Emma grandit dans une ferme. Elle nourrit sa vie de jeune-fille de récits de chevalerie ou encore de romans pour l'éducation des demoiselles nobles et se crée un imaginaire plein de fantaisies, d'intérieurs coquets, de princes charmants sur leur destrier et de lettres d'amour parfumées. La réalité viendra vite contredire ses espérances. Charles Bovary, un médecin de campagne lui demande sa main, elle se marie et quitte l'univers familial. La vie aura tôt fait d'anéantir petit à petit toutes ses illusions.
Mon avis :
Ce fut un énorme plaisir de lire pour la première fois ce classique incontournable de la littérature française. J'ai essayé de me détacher des préjugés qui entourent ces livres qui ont paraît-il fait souffrir beaucoup de collégiens/lycéens. Et tant mieux car cet ouvrage que j'ai lu en quelques jours m'a vraiment passionnée! Je pense réellement qu'il est important aujourd'hui de faire l'effort de lire ce livre qui est resté malgré les siècles, terriblement actuel. Mais je ne nie pas pour autant qu'il faille une certaine maturité pour apprécier toute la subtilité de l’écriture de Flaubert.

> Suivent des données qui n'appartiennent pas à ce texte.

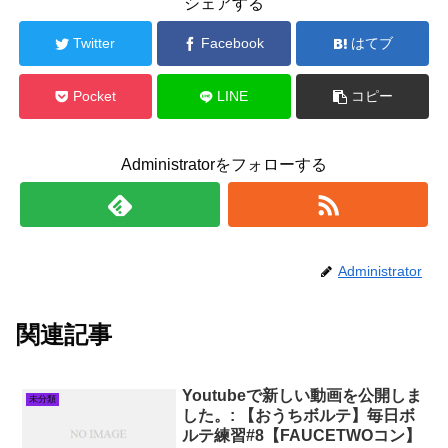
シェアする
Twitter
Facebook
はてブ
Pocket
LINE
コピー
Administratorをフォローする
Administrator
関連記事
Youtubeで新しい動画を公開しま
未分類
した。: 【おうちボルテ】毎日ボ
ルテ練習#8【FAUCETWOコン】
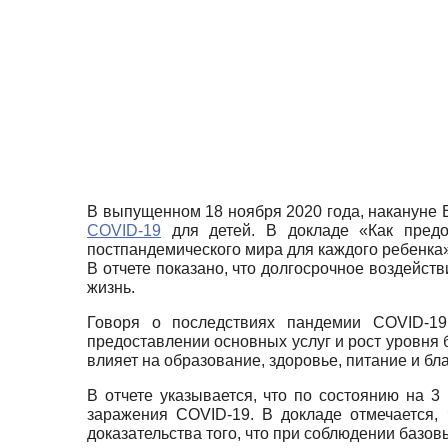
В выпущенном 18 ноября 2020 года, накануне
COVID-19
для детей. В докладе «Как предо
постпандемического мира для каждого ребенка
В отчете показано, что долгосрочное воздейст
жизнь.
Говоря о последствиях пандемии COVID-1
предоставлении основных услуг и рост уровня 
влияет на образование, здоровье, питание и бл
В отчете указывается, что по состоянию на 3
заражения COVID-19. В докладе отмечается, 
доказательства того, что при соблюдении базо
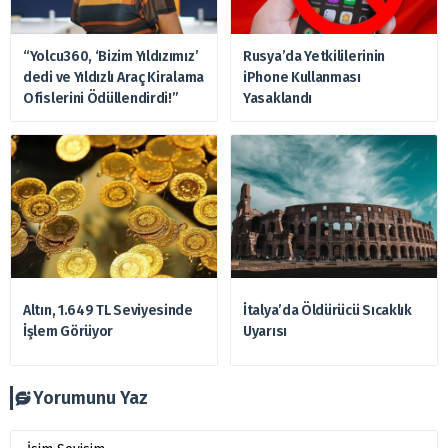
“Yolcu360, ‘Bizim Yıldızımız’
Rusya’da Yetkililerinin
dedi ve Yıldızlı Araç Kiralama
iPhone Kullanması
Ofislerini Ödüllendirdi!”
Yasaklandı
Altın, 1.649 TL Seviyesinde
İtalya’da Öldürücü Sıcaklık
İşlem Görüyor
Uyarısı
Yorumunu Yaz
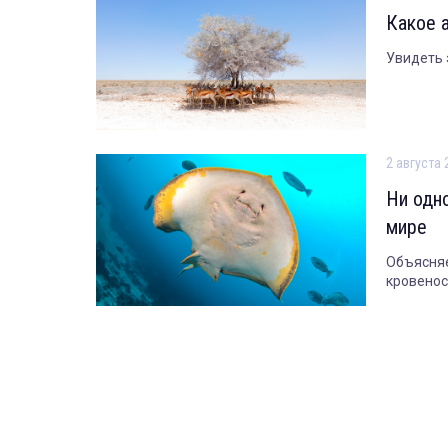
Какое 
Увидеть 
2 августа 
Ни одн
мире
Объясняе
кровенос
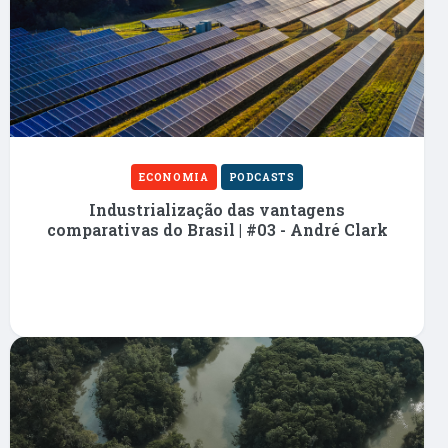
ECONOMIA
PODCASTS
Industrialização das vantagens
comparativas do Brasil | #03 - André Clark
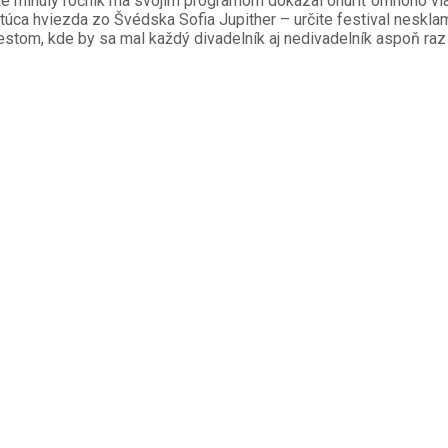
mu, že minulý ročník ma svojím programom dokázal ohúriť omnoho v
ca hviezda zo Švédska Sofia Jupither – určite festival nesklama
stom, kde by sa mal každý divadelník aj nedivadelník aspoň raz 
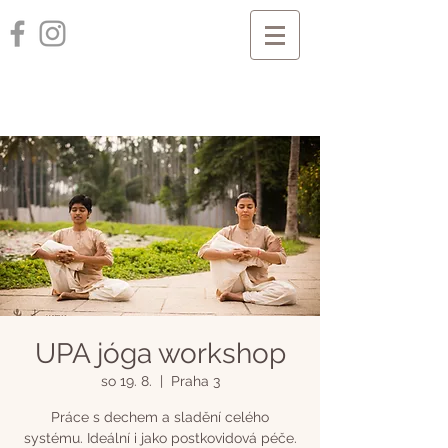
UPA jóga workshop
so 19. 8.
  |  
Praha 3
Práce s dechem a sladění celého
systému. Ideální i jako postkovidová péče.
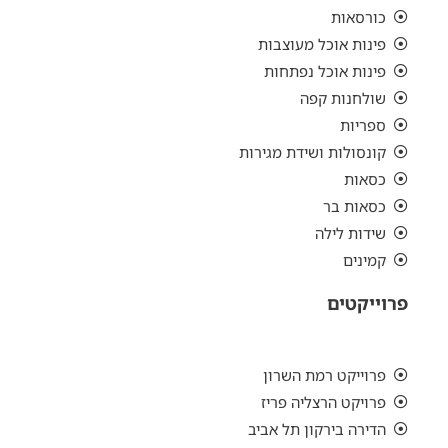
כורסאות
פינות אוכל מעוצבות
פינות אוכל נפתחות
שולחנות קפה
ספריות
קונסולות ושידת מגירות
כסאות
כסאות בר
שידות לילה
קמינים
פרוייקטים
פרוייקט רמת השרון
פרויקט הרצליה פריז
הדירה בירקון תל אביב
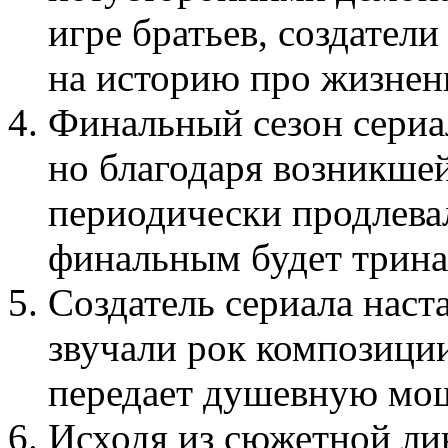
игре братьев, создател
на историю про жизнен
Финальный сезон сериа
но благодаря возникше
периодически продлевал
финальным будет трина
Создатель сериала наста
звучали рок композиции
передает душевную мощ
Исходя из сюжетной ли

Certains critiques parlent à postériori de "bovarysme" concernant le mal qui atteint le personnage d'Emma. Cette notion est définie par J. de Gaultier comme la capacité "qu'a l'homme de se concevoir autre qu'il n'est". Emma Bovary qui appartient au milieu de la petite bourgeoisie se rêve sous les traits d'une châtelaine qui contemple sur le chemin son chevalier qui vient la retrouver ou encore sous ceux d'une comtesse aux riches toilettes entourée de prétendants. Cette incessante projection d'elle-même l'empêche de mener une vie satisfaisante et la plonge sans cesse dans un état de neurasthénie. L'épisode du bal à la Vaubyessard qui la sort le temps d'une soirée de son cadre habituel de vie, illustre parfaitement cette tendance du personnage. Pour se détacher de son quotidien elle multiplie les amants et de déceptions en déceptions s'enferme dans une spirale infernale.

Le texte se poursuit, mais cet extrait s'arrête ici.